Many authors have emphasized the importance of truncation (Sell, 1969; Kusnetzova, 1988, 1998; Weberling, 1989), or evolutionary loss of a terminal flower. This transformation results in an evolutionary transition from monotelic to polytelic synflorescences, or (in more general terms) in increased axiality. When putatively primitive members of a natural group bear clearly polytelic synflorescences while putatively advanced members bear what appears to be a terminal flower, closer inspection usually shows that it is either not terminal (i.e. a lateral flower shifted into a pseudoterminal position) or a pseudanthium rather than a flower. In Zannichelliaceae and Cymodoceaceae, we have demonstrated the pseudanthial origin of terminal reproductive units. This raises the question of whether an elaborated terminal pseudanthium could give rise to a ‘true’ flower. This is probably so in cases such as Cymodoceaceae and Zannichelliaceae, in which the terminal structure is derived from two or more united flowers but cannot be subdivided into parts corresponding to putative individual flowers. If it is accepted that the reproductive units of these two families are flowers derived from pseudanthia, then an evolutionary change that is the opposite to truncation could be proposed. This phenomenon, which we term ‘terminalization’, can result in an evolutionary shift from polytelic to monetelic synflorescences and in decreased axiality.
Terminalization does not necessarily occur via formation of terminal pseudanthia, but could arise by saltation. As mentioned above, several well-known mutants differ from the wild type in the consistent presence of terminal flowers, although the question remains of whether such an apparently simple mechanism could occur during the course of evolution (see also Singer et al., 1999). An example of terminalization that does not necessarily involve pseudanthium formation was described by Endress (1970, 1978) in Hamamelidaceae. In perianth-bearing Hamamelidaceae (e.g. Parrotia), flowers are organized into spikes that are themselves arranged in panicles. Spikes lack either a terminal flower or a TFLS. In perianthless Hamamelidaceae (e.g. Distylium), solitary terminal flowers occur in paniculate inflorescences instead of spikes.
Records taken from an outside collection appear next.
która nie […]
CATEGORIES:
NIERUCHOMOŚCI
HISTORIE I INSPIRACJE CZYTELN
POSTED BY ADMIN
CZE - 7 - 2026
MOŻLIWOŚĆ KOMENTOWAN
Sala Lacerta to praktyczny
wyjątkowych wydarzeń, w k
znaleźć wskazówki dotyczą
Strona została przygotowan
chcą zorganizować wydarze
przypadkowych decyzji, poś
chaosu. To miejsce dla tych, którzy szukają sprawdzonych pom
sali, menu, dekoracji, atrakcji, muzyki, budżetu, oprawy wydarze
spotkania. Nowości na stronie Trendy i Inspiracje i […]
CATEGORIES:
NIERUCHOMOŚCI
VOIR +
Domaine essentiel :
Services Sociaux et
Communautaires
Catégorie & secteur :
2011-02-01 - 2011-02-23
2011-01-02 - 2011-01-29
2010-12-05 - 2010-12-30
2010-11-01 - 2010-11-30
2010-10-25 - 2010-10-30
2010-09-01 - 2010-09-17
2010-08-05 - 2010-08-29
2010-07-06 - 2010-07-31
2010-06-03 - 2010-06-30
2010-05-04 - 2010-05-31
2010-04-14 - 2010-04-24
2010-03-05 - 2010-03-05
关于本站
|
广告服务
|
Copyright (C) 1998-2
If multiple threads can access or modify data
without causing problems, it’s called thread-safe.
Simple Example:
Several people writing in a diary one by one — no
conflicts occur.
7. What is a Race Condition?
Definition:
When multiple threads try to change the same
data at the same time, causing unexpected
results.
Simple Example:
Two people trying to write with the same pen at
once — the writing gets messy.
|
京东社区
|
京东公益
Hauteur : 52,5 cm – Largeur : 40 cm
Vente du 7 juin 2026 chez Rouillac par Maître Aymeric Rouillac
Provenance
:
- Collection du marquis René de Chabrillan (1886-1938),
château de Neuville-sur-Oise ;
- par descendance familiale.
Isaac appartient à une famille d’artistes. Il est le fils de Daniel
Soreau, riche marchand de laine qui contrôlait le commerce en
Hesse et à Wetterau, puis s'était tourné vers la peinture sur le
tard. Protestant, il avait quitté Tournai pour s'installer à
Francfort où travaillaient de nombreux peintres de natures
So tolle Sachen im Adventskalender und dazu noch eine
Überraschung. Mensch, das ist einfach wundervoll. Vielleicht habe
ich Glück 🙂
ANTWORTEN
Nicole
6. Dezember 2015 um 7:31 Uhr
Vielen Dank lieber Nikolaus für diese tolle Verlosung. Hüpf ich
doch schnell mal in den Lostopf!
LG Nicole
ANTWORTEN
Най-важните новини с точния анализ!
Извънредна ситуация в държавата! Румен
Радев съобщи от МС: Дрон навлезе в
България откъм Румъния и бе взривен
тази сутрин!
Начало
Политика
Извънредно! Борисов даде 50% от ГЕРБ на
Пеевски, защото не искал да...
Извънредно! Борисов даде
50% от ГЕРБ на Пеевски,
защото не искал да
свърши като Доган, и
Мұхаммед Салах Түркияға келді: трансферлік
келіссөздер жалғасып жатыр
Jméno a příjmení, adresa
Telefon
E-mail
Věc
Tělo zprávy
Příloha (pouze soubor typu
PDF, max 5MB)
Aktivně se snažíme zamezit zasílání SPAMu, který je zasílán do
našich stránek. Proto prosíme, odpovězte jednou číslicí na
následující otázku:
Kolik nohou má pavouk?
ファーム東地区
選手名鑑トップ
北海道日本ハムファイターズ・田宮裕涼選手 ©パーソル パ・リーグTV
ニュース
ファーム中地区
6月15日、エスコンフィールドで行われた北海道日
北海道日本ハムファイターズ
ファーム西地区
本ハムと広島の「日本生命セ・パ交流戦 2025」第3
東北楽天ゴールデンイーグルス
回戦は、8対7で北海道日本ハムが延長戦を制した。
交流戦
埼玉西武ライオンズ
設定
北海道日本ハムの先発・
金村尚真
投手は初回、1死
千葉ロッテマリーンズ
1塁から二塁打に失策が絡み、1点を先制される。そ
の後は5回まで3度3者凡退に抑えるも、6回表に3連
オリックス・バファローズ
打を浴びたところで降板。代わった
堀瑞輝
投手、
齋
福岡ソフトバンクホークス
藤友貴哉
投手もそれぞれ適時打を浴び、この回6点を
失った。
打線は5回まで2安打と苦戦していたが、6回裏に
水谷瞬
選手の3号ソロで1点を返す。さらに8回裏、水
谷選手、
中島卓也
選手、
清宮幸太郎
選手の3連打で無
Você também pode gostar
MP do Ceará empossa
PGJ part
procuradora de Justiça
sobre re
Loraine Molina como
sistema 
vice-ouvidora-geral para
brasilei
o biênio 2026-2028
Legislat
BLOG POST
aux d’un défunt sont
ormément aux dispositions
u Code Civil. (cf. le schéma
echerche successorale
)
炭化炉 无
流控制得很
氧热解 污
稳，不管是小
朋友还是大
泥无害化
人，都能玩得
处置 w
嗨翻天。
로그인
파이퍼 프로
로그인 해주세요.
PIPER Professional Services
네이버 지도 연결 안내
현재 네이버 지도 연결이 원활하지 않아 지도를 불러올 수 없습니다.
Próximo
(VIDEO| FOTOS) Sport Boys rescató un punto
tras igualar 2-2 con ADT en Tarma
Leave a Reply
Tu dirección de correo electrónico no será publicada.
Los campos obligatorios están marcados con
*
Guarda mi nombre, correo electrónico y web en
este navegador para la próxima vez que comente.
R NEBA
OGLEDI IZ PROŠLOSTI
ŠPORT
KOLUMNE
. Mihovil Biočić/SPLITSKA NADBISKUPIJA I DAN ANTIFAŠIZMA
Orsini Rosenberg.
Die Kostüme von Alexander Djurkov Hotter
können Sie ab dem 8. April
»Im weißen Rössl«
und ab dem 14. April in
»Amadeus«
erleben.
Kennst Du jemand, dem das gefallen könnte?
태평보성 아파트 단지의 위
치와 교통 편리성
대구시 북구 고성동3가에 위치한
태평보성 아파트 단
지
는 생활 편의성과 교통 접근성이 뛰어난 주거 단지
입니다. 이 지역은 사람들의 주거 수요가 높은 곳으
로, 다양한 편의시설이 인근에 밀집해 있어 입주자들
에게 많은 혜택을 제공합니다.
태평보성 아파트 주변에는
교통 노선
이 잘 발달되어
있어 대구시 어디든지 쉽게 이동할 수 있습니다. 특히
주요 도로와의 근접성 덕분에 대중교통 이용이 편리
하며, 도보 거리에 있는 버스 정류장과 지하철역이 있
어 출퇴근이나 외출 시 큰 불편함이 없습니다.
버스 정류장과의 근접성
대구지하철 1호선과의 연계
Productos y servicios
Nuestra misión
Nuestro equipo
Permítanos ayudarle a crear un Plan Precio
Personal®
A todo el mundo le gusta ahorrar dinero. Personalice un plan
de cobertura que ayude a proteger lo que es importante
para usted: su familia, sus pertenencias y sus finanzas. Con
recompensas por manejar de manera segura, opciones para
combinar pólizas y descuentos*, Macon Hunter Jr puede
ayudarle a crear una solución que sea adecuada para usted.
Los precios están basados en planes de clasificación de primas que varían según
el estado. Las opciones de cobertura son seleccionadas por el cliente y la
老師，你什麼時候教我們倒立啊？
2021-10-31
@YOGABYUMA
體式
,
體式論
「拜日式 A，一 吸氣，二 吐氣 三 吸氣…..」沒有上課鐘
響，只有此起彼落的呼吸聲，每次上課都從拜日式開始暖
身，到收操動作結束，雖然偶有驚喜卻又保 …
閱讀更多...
There is robust evidence that the ramification pattern in perianthless Hamamelidaceae represents a derived condition (Endress, 1970, 1978).
Similarities between the conditions in Alismatales and Hamamelidaceae include the following (for Hamamelidaceae, see Endress, 1970, 1978; Li et al., 1999). (i) Terminalization is the most likely evolutionary explanation of recent diversity in flower arrangement. (ii) In both groups terminalization is associated with loss of a perianth. (iii) Terminal flowers in derived taxa differ from lateral flowers in primitive taxa in the structure of the androecium and gynoecium (an unusual Bauplan of terminal structures is also typical for mutants of model organisms such as Arabidopsis). (iv) In both Alismatales and Hamamelidaceae, species with monotelic synflorescences have previously often been considered as forming natural groups, but in both cases molecular analyses have indicated polyphyly, which suggests non-unique terminalization events.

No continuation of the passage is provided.